If you need to bring liquid medicine for any reason, rejoice! TSA allows you to bring liquid medicine apart from your liquids bag. All you need to do is tell the TSA agent prior to screening that you have liquid medication in your bag. Read here for more information!
Also, the one medication that I will recommend that you bring is stomach relief. Traveling to a developing country means that you will likely have an upset stomach at some point. Imodium, chewable Pepto, and Tums are good choices.
Don’t forget to include items like contact lenses, an empty water bottle, and a few band-aids.
WHAT I’M BRINGING
- prescription medication
- travel tube of Advil
- sleep aid
- roll of Tums
- nasal decongestant
- Tiger Balm (great multi-use product. I use it for muscle cramping, as a Vapo-Rub, and to soothe bug bites)
- Burt’s Bees Res-Q Ointment (for burns)
- Badger Night-Night Balm (smells like lavender and chamomile)

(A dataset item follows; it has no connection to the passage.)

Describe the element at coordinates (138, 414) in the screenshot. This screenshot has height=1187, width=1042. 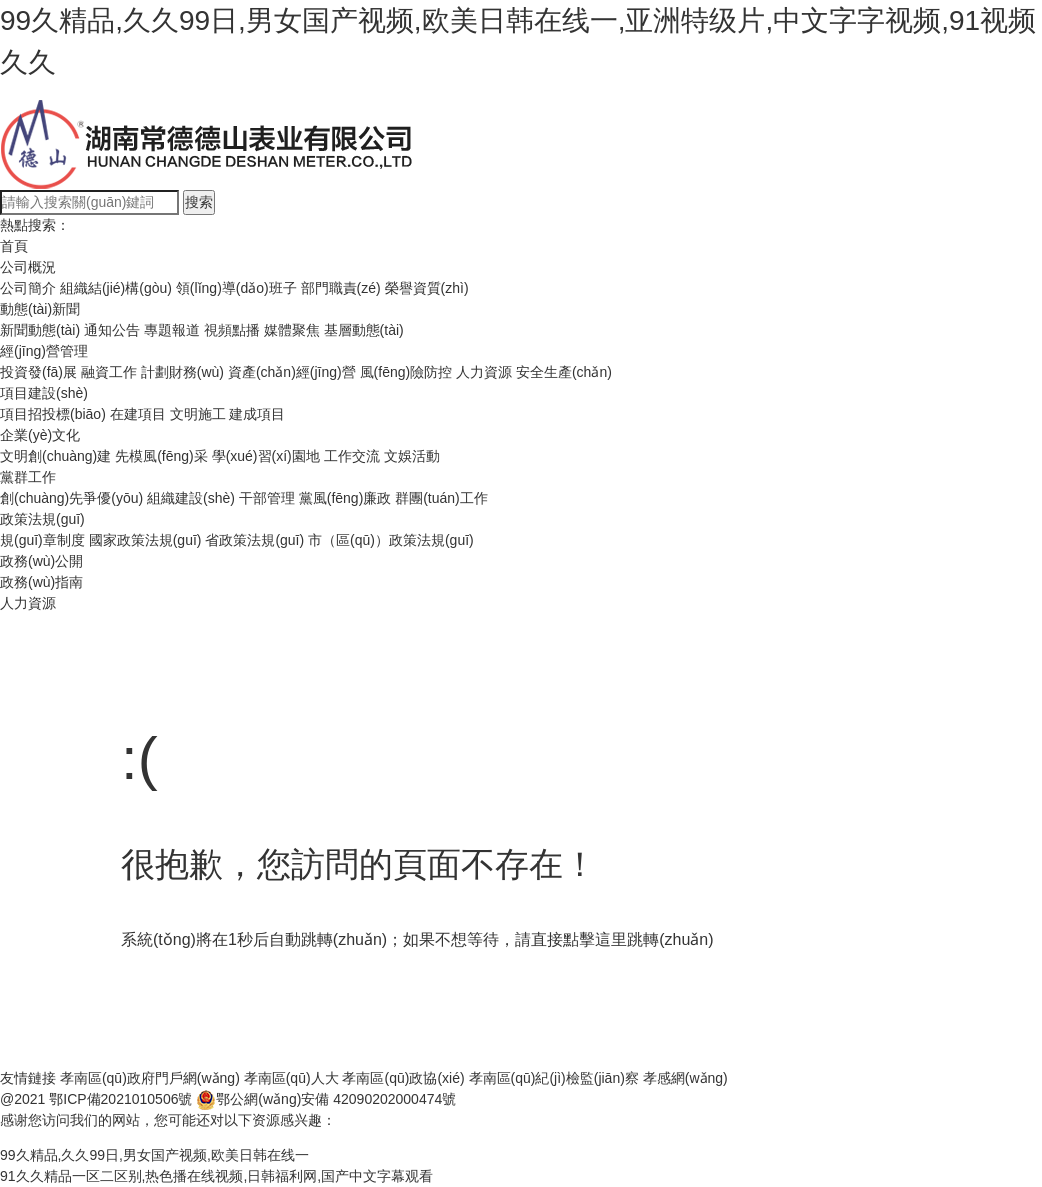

- Prid Drawing Salve (for deep pimples, bug bites, and splinters)
- Platypus 1.0 Liter water bottle (rolls up flat to take up less space)
- LifeStraw Go water bottle (filters out bacteria from the water supply. I don’t like buying packaged water when I’m out, so this will make the tap water safe to drink)
- Assorted tea and coffee (a taste of home)
- NRR 33 earplugs (highest noise-reduction)
- Trtl pillow (alternative to the U-Shaped pillow for air travel)
- camomile tea (above)
- Badger Night-Night Balm (above)
- sleep aid (above)
- Daily contact lenses
That’s pretty much it! I like to keep my medicines in a small, flat bag (I use the smallest bag from this set) that can easily be tucked into my suitcase. Also, as I mentioned a few posts ago, don’t forget to bring paper copies of your prescription medication. You might need it for TSA, customs, or medical purposes.